(Beginning of INFORMATION SUPPLIED)
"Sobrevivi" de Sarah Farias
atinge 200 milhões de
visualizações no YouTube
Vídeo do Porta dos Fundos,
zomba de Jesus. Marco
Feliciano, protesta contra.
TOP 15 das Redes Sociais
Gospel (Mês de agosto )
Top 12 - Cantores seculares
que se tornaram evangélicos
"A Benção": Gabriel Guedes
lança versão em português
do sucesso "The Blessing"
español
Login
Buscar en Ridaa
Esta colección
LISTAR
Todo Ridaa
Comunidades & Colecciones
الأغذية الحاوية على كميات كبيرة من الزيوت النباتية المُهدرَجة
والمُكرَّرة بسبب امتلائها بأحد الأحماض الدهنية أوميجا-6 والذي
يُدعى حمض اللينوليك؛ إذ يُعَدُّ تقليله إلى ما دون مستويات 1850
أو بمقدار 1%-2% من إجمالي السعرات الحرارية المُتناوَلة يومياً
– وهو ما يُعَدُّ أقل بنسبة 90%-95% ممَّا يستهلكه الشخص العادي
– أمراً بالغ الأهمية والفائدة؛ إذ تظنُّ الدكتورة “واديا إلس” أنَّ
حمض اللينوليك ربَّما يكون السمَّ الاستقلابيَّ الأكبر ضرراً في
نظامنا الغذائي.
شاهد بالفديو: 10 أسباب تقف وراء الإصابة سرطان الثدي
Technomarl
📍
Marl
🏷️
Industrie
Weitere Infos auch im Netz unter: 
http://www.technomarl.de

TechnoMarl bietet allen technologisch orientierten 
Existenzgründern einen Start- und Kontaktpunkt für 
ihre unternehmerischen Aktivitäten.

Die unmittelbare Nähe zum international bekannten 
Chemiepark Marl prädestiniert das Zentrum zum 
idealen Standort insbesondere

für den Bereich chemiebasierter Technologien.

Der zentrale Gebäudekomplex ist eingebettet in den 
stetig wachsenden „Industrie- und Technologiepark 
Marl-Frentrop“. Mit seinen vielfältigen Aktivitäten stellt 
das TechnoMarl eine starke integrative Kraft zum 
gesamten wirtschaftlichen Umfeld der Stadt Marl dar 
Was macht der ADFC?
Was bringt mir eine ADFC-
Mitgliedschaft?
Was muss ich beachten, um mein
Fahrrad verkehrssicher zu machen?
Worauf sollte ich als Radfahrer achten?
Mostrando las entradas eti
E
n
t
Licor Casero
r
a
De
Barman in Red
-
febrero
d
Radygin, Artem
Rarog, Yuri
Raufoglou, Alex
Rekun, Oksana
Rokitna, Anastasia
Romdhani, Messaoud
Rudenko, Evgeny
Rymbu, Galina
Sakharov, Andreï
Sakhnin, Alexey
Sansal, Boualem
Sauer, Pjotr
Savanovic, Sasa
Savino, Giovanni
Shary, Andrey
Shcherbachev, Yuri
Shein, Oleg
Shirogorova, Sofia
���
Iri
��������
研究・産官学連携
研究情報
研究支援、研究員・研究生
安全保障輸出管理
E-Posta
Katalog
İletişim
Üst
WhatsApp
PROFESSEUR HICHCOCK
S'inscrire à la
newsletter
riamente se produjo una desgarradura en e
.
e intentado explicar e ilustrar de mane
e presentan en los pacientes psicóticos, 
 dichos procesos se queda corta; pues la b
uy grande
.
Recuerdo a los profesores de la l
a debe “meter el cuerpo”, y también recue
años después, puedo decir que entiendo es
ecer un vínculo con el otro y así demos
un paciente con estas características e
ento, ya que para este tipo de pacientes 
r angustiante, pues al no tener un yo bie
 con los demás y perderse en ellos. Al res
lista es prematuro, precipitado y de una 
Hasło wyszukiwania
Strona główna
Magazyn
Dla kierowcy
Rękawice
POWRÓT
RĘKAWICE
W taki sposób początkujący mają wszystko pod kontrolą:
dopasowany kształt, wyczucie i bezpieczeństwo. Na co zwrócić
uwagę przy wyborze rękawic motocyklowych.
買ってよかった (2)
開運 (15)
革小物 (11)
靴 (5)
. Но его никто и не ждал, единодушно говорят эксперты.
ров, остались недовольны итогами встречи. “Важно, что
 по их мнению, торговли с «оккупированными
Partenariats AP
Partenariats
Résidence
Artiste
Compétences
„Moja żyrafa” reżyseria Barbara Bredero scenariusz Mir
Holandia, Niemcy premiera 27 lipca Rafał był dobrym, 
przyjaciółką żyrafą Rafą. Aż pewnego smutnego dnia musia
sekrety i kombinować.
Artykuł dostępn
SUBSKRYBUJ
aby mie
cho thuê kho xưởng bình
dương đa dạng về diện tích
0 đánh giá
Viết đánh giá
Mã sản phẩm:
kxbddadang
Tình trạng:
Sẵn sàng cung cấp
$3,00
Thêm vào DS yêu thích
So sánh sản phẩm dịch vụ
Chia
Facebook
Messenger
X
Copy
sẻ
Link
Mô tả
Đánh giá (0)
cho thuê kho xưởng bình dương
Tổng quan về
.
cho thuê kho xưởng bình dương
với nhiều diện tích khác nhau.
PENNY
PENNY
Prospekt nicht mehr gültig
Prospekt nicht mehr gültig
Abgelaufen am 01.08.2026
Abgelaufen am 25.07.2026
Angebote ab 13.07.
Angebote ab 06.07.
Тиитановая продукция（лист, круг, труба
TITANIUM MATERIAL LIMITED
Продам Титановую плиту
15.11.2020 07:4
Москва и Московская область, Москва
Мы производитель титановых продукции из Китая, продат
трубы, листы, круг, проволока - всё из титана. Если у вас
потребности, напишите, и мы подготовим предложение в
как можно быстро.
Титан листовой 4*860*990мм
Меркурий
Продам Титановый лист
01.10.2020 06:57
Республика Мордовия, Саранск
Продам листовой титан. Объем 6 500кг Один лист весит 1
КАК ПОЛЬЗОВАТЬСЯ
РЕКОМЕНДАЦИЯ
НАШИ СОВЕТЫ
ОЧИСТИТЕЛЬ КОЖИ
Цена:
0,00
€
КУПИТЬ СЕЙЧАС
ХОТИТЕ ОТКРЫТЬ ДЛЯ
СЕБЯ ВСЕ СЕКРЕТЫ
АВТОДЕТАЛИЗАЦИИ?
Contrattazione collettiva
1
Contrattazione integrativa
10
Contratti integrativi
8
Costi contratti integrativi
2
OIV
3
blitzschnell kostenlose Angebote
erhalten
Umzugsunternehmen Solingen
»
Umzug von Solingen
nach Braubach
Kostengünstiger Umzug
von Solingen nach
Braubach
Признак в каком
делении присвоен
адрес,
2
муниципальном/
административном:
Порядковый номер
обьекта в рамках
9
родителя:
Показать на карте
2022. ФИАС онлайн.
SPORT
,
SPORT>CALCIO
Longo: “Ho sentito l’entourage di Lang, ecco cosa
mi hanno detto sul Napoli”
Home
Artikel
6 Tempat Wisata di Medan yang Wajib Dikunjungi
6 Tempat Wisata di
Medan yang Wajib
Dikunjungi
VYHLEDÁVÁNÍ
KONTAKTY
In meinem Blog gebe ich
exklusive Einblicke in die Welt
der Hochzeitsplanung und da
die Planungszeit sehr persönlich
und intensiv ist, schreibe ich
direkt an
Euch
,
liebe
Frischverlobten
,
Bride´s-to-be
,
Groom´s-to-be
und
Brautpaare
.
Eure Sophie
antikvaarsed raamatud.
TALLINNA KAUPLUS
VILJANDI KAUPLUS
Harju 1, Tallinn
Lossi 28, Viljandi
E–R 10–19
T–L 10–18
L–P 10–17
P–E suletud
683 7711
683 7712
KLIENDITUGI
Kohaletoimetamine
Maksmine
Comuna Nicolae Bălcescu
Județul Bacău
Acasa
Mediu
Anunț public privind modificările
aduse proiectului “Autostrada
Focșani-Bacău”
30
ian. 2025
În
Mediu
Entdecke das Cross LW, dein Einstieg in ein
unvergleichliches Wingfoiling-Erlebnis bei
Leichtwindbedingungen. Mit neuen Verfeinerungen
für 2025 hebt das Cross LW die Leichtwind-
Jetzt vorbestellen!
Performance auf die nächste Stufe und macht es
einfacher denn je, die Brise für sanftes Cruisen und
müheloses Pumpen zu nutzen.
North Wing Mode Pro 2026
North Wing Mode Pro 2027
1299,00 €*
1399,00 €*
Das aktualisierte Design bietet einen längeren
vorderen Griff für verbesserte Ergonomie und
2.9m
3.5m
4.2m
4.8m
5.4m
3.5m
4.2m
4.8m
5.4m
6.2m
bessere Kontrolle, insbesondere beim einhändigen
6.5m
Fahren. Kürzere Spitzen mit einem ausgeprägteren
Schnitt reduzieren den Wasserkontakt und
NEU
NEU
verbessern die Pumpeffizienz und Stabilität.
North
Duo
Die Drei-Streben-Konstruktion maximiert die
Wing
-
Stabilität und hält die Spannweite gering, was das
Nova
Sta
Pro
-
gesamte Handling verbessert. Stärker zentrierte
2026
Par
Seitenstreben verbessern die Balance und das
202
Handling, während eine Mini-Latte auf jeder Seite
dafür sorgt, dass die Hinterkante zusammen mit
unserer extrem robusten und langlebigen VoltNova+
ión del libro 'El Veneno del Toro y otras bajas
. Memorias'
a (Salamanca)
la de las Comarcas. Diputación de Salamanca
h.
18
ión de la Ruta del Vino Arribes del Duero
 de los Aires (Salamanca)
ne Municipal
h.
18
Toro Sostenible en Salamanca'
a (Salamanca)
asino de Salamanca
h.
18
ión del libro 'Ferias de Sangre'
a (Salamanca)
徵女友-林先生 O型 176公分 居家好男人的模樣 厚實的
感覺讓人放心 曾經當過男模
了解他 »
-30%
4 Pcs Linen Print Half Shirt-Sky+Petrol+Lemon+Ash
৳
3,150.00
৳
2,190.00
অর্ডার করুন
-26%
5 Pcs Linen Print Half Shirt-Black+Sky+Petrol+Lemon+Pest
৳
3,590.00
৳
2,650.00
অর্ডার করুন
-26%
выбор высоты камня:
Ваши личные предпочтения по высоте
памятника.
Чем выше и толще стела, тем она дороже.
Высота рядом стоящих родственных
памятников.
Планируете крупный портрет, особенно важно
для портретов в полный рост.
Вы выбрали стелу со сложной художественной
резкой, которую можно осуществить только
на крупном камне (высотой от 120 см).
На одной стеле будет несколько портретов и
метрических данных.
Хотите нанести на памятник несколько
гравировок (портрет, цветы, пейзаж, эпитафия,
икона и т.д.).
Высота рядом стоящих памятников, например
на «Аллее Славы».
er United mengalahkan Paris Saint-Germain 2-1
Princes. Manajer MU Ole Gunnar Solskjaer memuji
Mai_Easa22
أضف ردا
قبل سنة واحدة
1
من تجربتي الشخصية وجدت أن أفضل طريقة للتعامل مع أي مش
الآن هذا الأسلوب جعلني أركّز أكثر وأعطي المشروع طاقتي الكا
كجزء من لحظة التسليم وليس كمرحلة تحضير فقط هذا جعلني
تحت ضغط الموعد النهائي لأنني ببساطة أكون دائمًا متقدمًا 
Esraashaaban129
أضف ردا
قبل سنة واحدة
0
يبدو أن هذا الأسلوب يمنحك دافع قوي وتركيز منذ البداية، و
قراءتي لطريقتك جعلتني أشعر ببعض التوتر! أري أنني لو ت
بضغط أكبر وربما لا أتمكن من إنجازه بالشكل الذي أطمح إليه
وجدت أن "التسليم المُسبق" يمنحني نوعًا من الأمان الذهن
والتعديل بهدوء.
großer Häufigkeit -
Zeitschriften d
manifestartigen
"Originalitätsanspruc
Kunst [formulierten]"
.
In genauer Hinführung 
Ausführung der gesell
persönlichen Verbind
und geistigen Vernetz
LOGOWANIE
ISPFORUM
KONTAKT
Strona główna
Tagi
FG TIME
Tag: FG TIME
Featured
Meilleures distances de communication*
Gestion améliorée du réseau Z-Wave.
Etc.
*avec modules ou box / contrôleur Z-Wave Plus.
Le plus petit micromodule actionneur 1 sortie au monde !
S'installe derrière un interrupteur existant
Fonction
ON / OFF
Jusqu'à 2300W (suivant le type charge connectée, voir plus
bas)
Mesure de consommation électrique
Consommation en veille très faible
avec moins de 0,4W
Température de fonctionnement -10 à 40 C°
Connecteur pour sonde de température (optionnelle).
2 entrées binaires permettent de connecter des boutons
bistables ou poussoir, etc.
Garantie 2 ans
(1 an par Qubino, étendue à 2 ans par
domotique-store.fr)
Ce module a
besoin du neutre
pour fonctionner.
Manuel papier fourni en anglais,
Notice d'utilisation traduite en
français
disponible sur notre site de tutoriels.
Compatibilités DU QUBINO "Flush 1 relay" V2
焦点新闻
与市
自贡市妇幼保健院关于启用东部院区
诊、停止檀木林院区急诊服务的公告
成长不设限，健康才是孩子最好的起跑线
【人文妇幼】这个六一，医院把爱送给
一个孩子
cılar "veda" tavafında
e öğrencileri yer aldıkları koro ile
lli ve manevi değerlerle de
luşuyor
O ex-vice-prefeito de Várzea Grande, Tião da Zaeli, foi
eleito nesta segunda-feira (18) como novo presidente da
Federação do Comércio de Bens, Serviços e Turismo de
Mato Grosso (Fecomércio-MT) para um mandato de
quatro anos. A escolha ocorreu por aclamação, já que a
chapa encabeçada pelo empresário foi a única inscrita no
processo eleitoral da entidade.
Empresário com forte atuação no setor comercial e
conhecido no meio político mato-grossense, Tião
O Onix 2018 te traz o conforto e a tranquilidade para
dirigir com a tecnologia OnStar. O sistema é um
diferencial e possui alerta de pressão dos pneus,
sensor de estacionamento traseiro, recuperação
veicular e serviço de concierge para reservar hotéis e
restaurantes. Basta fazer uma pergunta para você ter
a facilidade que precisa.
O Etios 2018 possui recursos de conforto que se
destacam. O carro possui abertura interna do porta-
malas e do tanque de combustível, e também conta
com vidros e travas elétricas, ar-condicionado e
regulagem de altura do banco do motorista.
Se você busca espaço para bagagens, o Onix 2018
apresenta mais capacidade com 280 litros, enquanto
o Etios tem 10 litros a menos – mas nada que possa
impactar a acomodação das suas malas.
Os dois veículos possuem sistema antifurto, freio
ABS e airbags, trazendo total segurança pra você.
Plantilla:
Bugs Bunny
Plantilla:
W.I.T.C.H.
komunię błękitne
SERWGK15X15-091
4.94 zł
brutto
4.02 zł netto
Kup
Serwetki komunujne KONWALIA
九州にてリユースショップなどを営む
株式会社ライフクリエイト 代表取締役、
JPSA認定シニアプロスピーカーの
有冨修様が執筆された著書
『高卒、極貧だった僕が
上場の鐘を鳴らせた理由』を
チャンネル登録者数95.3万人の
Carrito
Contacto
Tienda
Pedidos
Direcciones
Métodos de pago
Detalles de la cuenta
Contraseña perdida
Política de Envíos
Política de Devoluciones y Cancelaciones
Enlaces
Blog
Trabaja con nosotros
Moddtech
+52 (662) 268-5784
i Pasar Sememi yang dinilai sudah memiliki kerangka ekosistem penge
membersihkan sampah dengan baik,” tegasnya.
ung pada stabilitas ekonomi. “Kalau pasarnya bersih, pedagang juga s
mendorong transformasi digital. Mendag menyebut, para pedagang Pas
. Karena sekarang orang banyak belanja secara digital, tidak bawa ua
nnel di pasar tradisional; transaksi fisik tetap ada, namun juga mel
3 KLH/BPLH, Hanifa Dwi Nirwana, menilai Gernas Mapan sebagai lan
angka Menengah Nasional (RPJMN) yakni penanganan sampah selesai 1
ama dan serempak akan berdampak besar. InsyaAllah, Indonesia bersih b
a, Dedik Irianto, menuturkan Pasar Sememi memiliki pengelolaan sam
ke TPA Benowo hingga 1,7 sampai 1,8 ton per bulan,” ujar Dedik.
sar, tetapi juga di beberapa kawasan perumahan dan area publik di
(End of INFORMATION SUPPLIED)
*WORK INSTRUCTIONS*. Make a copy of each line in the records that has the word "integrativi".

*REPLY TO THE EXERCISE*.
Contratti integrativi
Costi contratti integrativi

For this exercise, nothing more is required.